SCUOLA “PADRE PIO” IN FESTA PER IL PREMIO “ZINGARELLI”: DOCENTE E ALUNNA PREMIATE NELLA SEZIONE POESIA
Dolcissima e vulcanica, la giovane poetessa Carlotta Petruzzelli festeggia insieme alla sua prof.ssa Tea Paolicelli e a tutta la 1^ C, un traguardo prestigioso raggiunto TUTTI INSIEME. Entrambe, alunna e docente, ricevono il premio letterario nazionale “N. Zingarelli”: l’alunna, prima nella sezione “poesia scuole medie”,
la prof., seconda nella sezione “poesia inedita adulti”. I premi sono stati virtualmente
conferiti sabato sera in una diretta streaming che ha tenuto incollati agli schermi di smartphone e tablet, Dirigente, docenti, alunni e genitori dell’Istituto Comprensivo.
Il prestigioso risultato, che premia per il quinto anno consecutivo il nostro Istituto e che, per la prima volta, premia docente e allieva di una stessa classe, inizia durante il laboratorio di poesia svoltosi in classe. Obiettivo: tirar fuori le emozioni nascoste, portarle alla luce e trasformarle in immagini da raccontare in poesia. Tra i componimenti realizzati durante le attività laboratoriali e inviati al Premio Zingarelli, questa volta, insieme alle poesie degli alunni, c’è anche quello dell’insegnante, che, in un clima di complicità educativa, si pone insieme ai suoi alunni, ai nastri di partenza.

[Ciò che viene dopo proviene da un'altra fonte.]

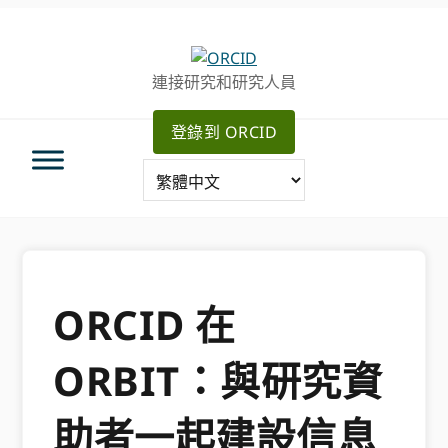
跳
跳
轉
到
至
主
連接研究和研究人員
主
要
導
內
登錄到 ORCID
航
容
ORCID 在
ORBIT：與研究資
助者一起建設信息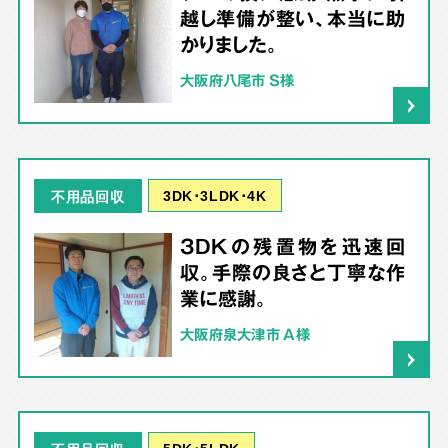
越し準備が整い、本当に助
かりました。
大阪府八尾市 S様
3DK･3LDK･4K
不用品回収
3DKの残置物を迅速回
収。手際の良さと丁寧な作
業に感謝。
大阪府泉大津市 A様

I giorni dell’attesa dei risultati del concorso si intrecciano con l’inizio della didattica a distanza, a causa della pandemia. Finché un bel giorno di maggio la segreteria del Premio Zingarelli comunica la duplice affermazione, che è, poi, traguardo della classe intera, in cui un clima ideale di rispetto e ascolto, ha permesso a tutti i suoi componenti di sentirsi liberi di esprimersi e di condividere il proprio mondo interiore.
“Un gioco di squadra che premia tutti e ciascuno”, come ha sottolineato la Dirigente Scolastica Lucia Lenoci, felicissima, durante la videoconferenza svoltasi con la classe e i suoi docenti, per festeggiare l’evento.
Festeggiare insieme ai tempi della didattica a distanza è altra cosa rispetto agli abbracci e all’esultanza in presenza, ma la nostalgia degli occhi negli occhi racconta con un lessico nuovo, ma chiarissimo, tutto quello a cui teniamo di più.